A series of severe thunderstorms and a possible “derecho” event caused over $400 million in insured losses for Ohio, making it the third costliest disaster in the state’s history.
Preliminary estimates from the Ohio Insurance Institute (OII) released Monday say insured losses totaled between $433.5 million and $440 million for the six-day period between June 28 and July 4, when several severe convective storms hit the state.
Ohio’s estimates are the highest from storms that caused overall insured losses of $1.125 billion in the region, according to Property Claim Service (PCS) data cited by the OII. An additional $300 million in losses from a July 4th event were spread across five states — including Ohio, Michigan, Minnesota, Pennsylvania and Wisconsin — according to the PCS.

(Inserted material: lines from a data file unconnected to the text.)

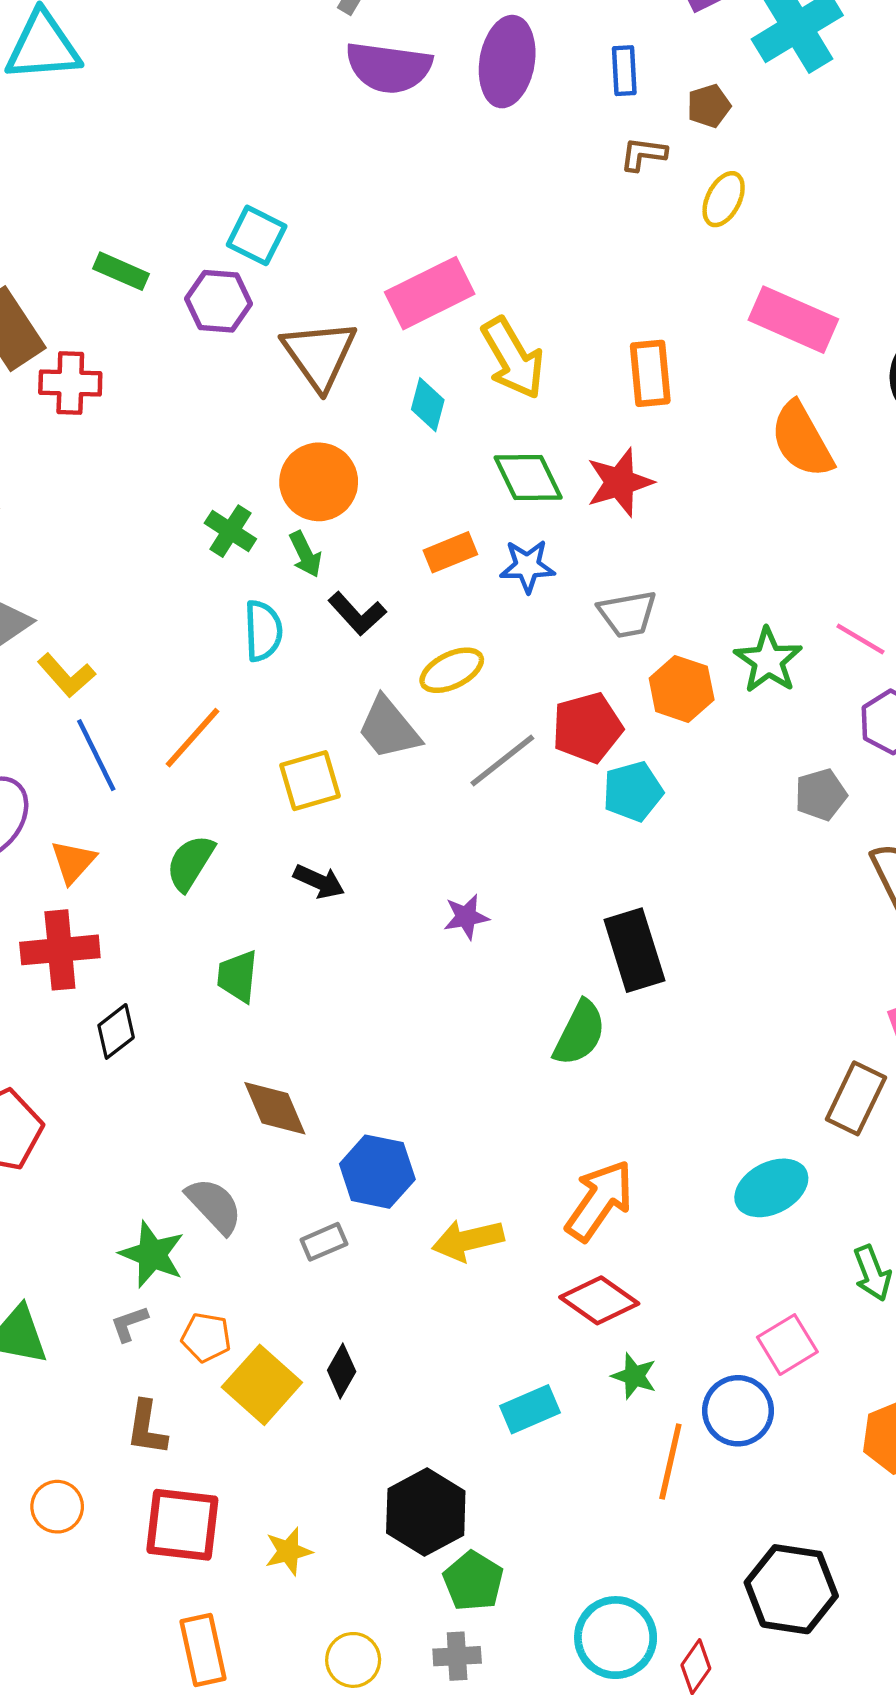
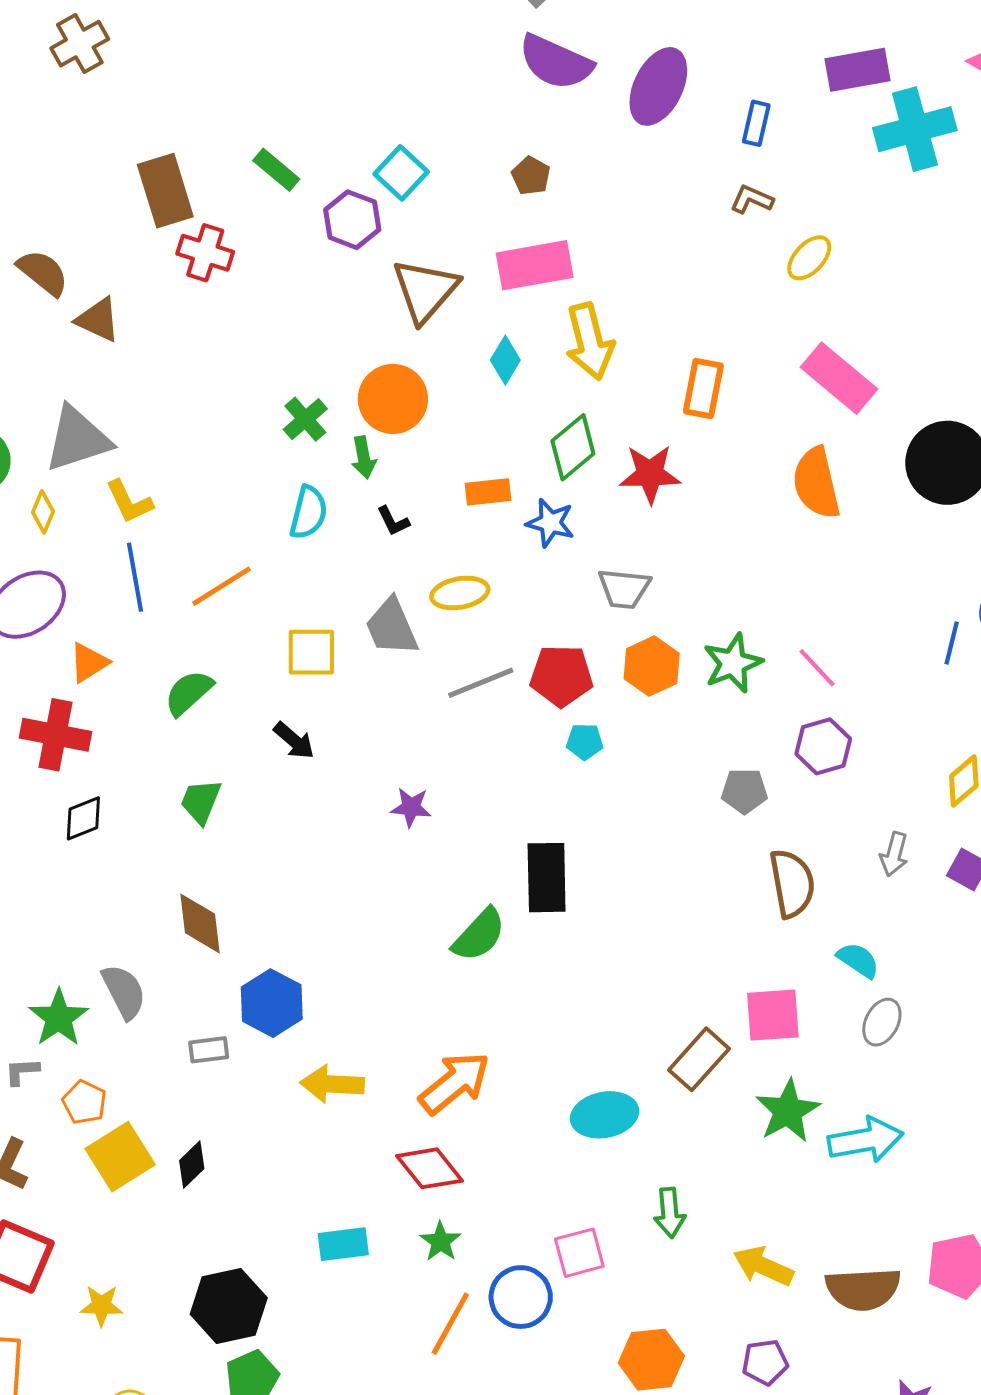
brown pentagon: (709, 106) -> (531, 176), moved, turned 30
green diamond: (528, 477) -> (573, 447), turned 60
black L-shape: (357, 614) -> (393, 521), size x0.7
cyan pentagon: (633, 791) -> (585, 742), size x0.7

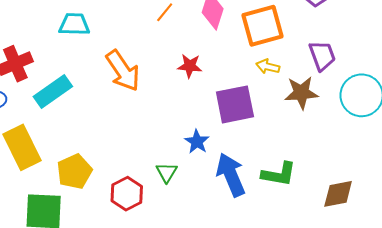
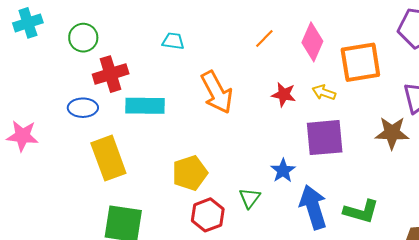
cyan trapezoid: (74, 24) -> (173, 41), size x0.7
yellow arrow: (268, 67) -> (324, 92), moved
cyan rectangle: (53, 92) -> (145, 106), turned 30
yellow pentagon: (74, 172) -> (190, 173), moved

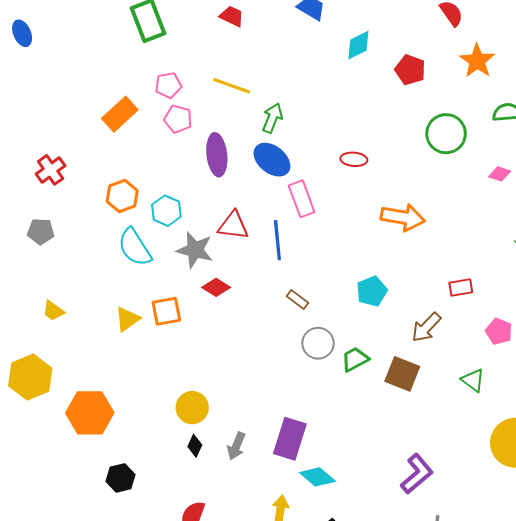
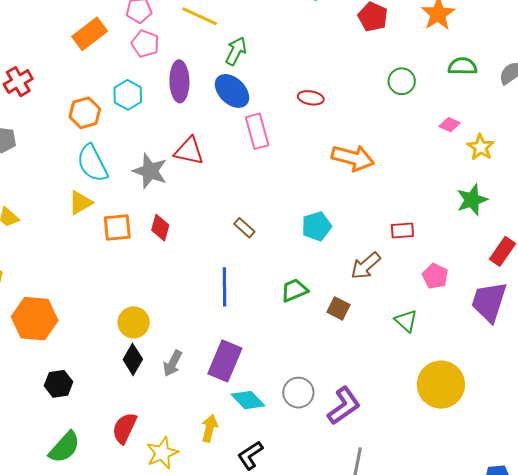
green circle: (446, 134) -> (402, 81), size x0.7
cyan hexagon: (166, 211) -> (128, 95), moved
blue line: (277, 240) -> (224, 287), moved
red diamond: (216, 287) -> (160, 228), moved, turned 68
yellow triangle: (127, 319) -> (80, 203), moved
gray circle: (318, 343) -> (298, 393), moved
brown square: (402, 374) -> (339, 308), size x0.7
black diamond: (195, 446) -> (133, 359), size x1.4

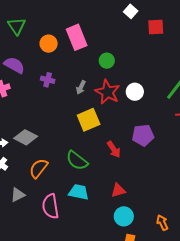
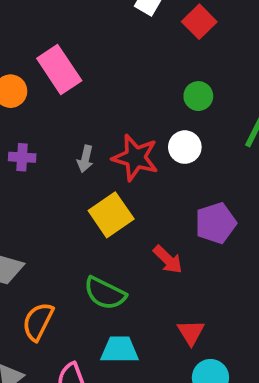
red square: (156, 27) -> (199, 22), turned -30
green circle: (107, 61) -> (198, 96), moved
red triangle: (118, 190) -> (191, 332), turned -35

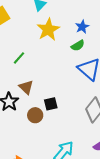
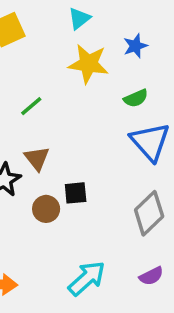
blue star: (82, 27) -> (135, 46), moved
yellow star: (48, 30) -> (88, 64), turned 30

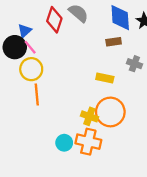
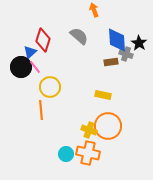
red diamond: (54, 20) -> (43, 40), moved
gray cross: (134, 64) -> (126, 54), moved
yellow circle: (31, 69) -> (50, 87), moved

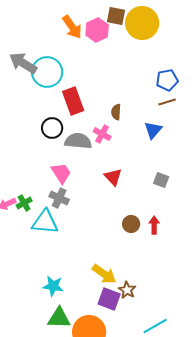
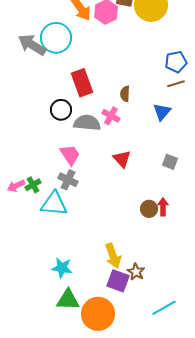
cyan circle: (47, 72) -> (56, 38), moved
brown circle: (131, 224) -> (149, 209), moved
yellow arrow: (104, 274) -> (113, 256), turned 35

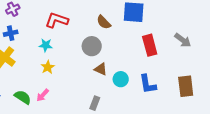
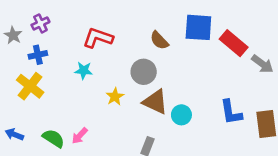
red rectangle: (150, 45) -> (234, 43), moved, turned -35
yellow star: (48, 67) -> (115, 97), moved
brown triangle: (101, 69) -> (155, 102), size x1.5
blue L-shape: (148, 84) -> (231, 112), moved

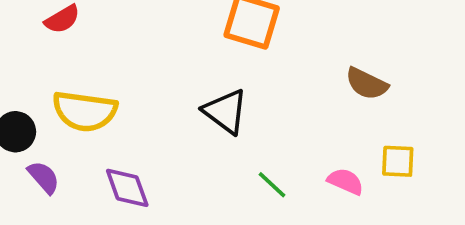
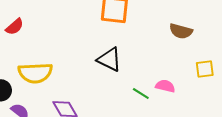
pink semicircle: (345, 181) -> (165, 86), moved

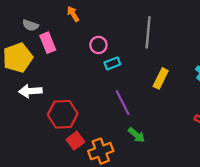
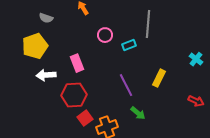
pink rectangle: (48, 43) -> (77, 63), moved
cyan rectangle: (112, 63) -> (129, 45), moved
yellow rectangle: (161, 78) -> (159, 78), moved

During the event over 800 preliminary storm and wind reports were taken with peak wind gusts of 100 miles per hour, according to the OII which cites National Weather Service data. In addition, a powerful derecho (fast moving straightline windstorm) traveled 600 miles across the Ohio valley in 10 hours with an average speed of 60 mph. Five deaths were attributed to the storms, the OII added.
The estimates put the late summer storms as the third costliest natural disaster to hit Ohio on modern history, behind 2008‘s Hurricane Ike and the 1974 Xenia tornado super-outbreak. In addition, the storms are the eighth major natural disaster to hit Ohio since 2011, which includes two winter storms in 2011 and six wind-hail storms.